Bolsonaro Again Denies Lockdown As Brazil’s COVID Crisis Continues | News on the coronavirus pandemic

Authorities in Sao Paulo have announced plans to open a “ vertical cemetery ” to deal with the continuing surge in coronavirus deaths.

Brazilian President Jair Bolsonaro reiterated he had no intention of ordering a national lockdown, a day after the nation saw its highest number of coronavirus deaths in 24 hours.

The Brazilian Ministry of Health recorded 3,829 deaths on Wednesday, a little less than 4,195 deaths the day before, a dismal national record.

“We are not going to accept this policy of staying at home and shutting everything down,” Bolsonaro said during a speech in the town of Chapeco, resist increasing pressure on his government to report on its handling of the growing pandemic.

“There will be no national lockdown,” he said.

Bolsonaro, a COVID-19 skeptic who downplayed the threat of the virus, remained defiant in the face of public health experts who have increasingly voiced the need to implement strict coronavirus restrictions to deal with the crisis.

More than 336,000 people have died from COVID-19 in Brazil so far, according to a Johns Hopkins University tally, and projections show deaths will continue to rise if nothing is done to stem the spread of the virus .

Workers unearth old graves to create more space in the cemetery [File: Amanda Perobelli/Reuters]

On Wednesday, the director of the Pan American Health Organization (PAHO) said Brazil was among the countries with one of the highest numbers of new daily COVID-19 cases in the world. Brazil’s health ministry reported 92,625 new infections on Wednesday.

“Over the past week, the United States, Brazil and Argentina were among the 10 countries in the world with the highest number of new infections in the world,” Carissa Etienne said during a weekly press briefing.

Meanwhile, authorities reported Brazil’s first confirmed case of the South African variant of the coronavirus on Wednesday, fueling additional concerns about the country’s ability to cope with the spike in infections.

A variant first discovered in the Brazilian state of Amazonas, known as P1, and the South African variant are believed to be more easily transmitted than the original strain of the new coronavirus.

“It could be a huge duel,” Maria Carolina Sabbaga, research coordinator at the Brazilian Biomedical Institute Butantan, told Reuters news agency of the two variants.

“I think P.1 has already taken over. I don’t know if the South African will get past P.1, let’s see, ”said Sabbaga.

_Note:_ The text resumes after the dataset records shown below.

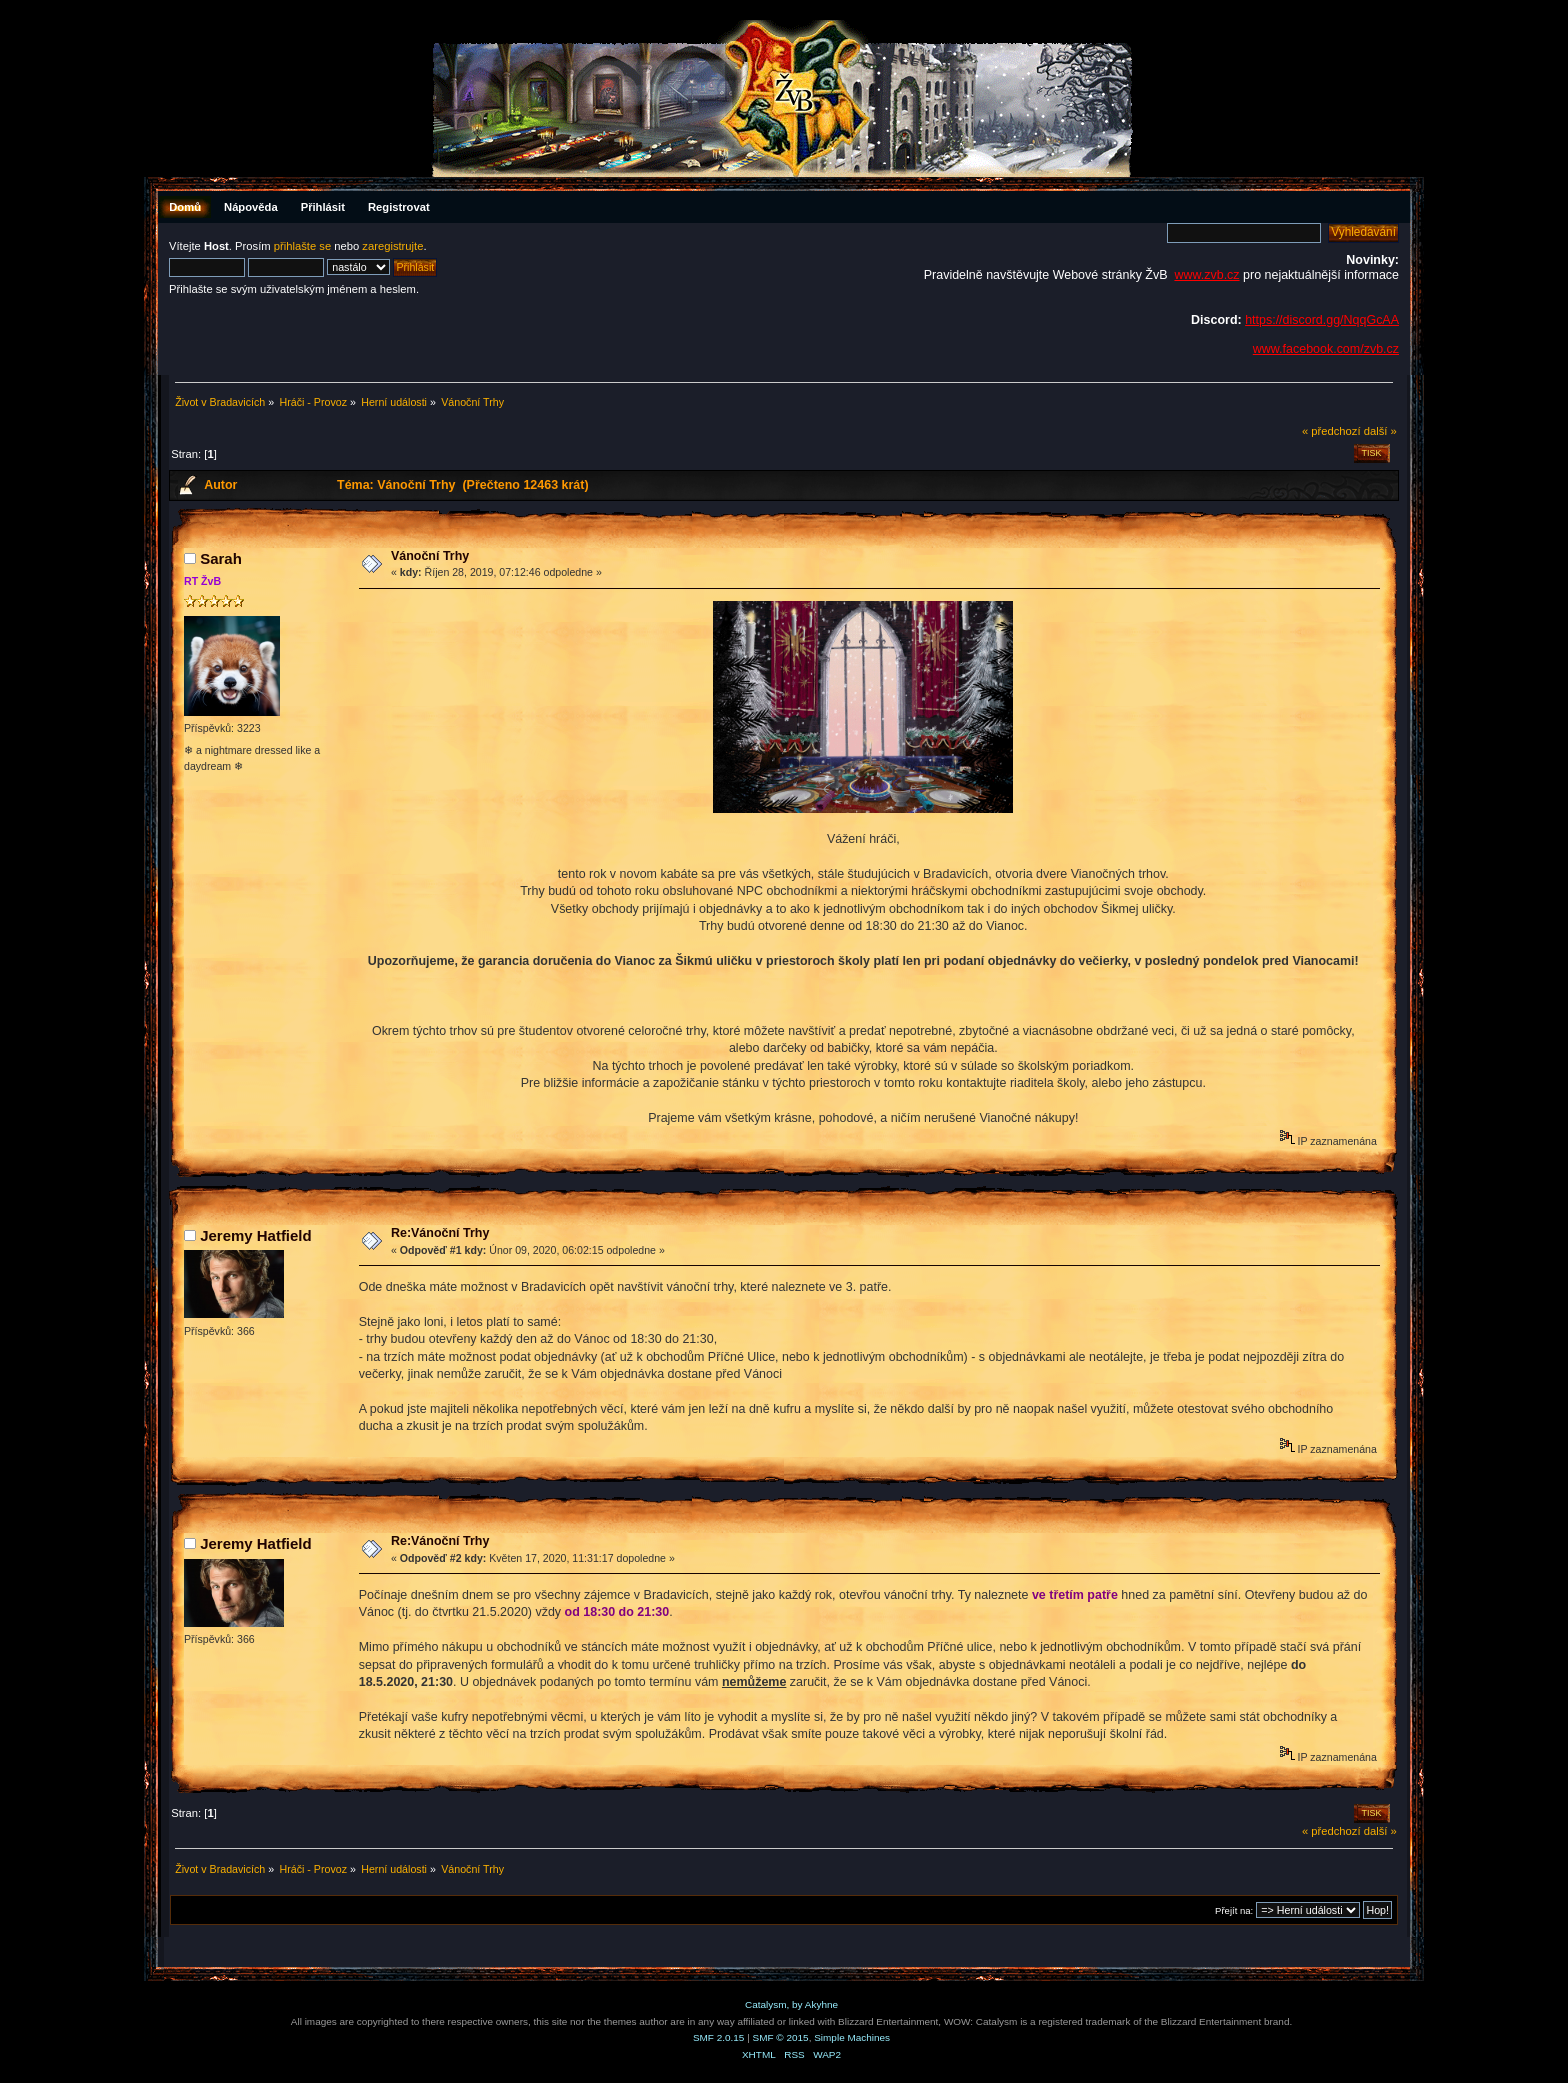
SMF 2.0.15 (719, 2037)
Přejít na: (1234, 1910)
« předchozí (1331, 431)
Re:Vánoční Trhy (440, 1233)
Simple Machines (852, 2037)
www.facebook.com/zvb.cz (1326, 349)
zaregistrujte (392, 246)
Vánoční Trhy (430, 556)
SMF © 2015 (781, 2037)
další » (1380, 431)
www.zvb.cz (1206, 275)
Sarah (221, 558)
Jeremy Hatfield (255, 1235)
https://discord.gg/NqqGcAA (1322, 320)
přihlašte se (302, 246)
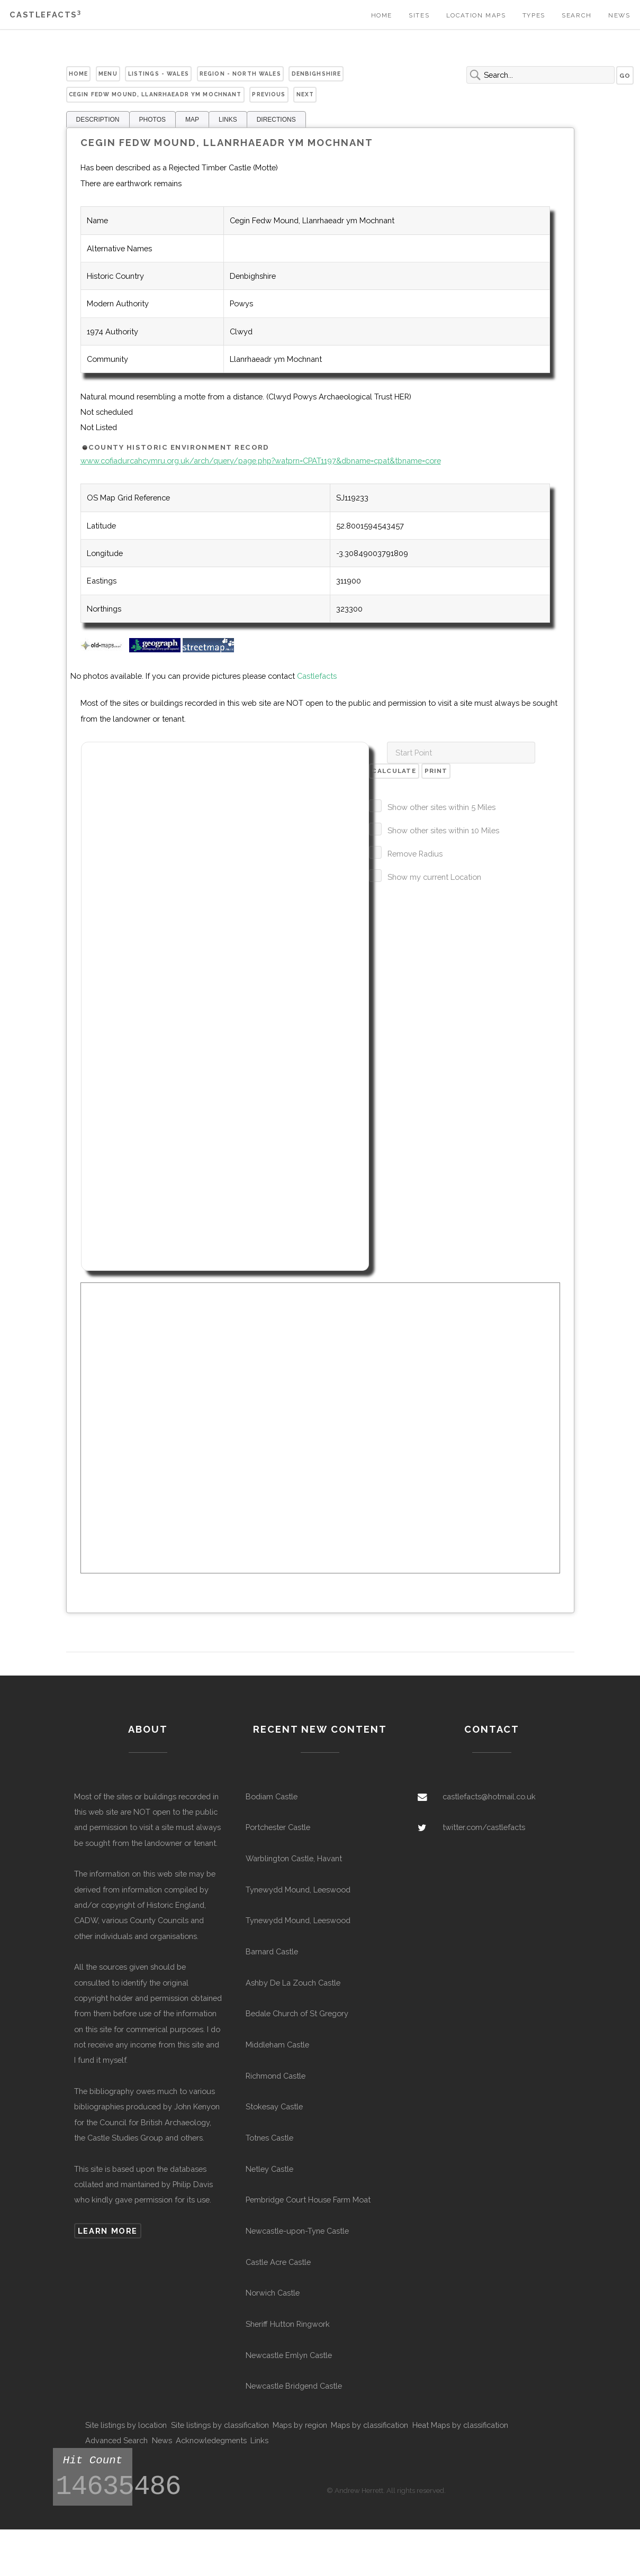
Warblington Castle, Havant (294, 1858)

Brazil launched its vaccination campaign in January, but so far only 8% of the population has been vaccinated amid limited supplies of doses.

Brazil has so far procured AstraZeneca and Sinovac vaccines from China.

Sao Paulo, Brazil’s largest city, said on Wednesday it would start opening around 600 new graves a day amid the surge in coronavirus deaths, well above the record of 426 daily burials on March 30, Reuters reported.

The city is also preparing plans for a “vertical cemetery” – a crypt with 26,000 drawer-shaped tombs that can be built in 90 days once approved.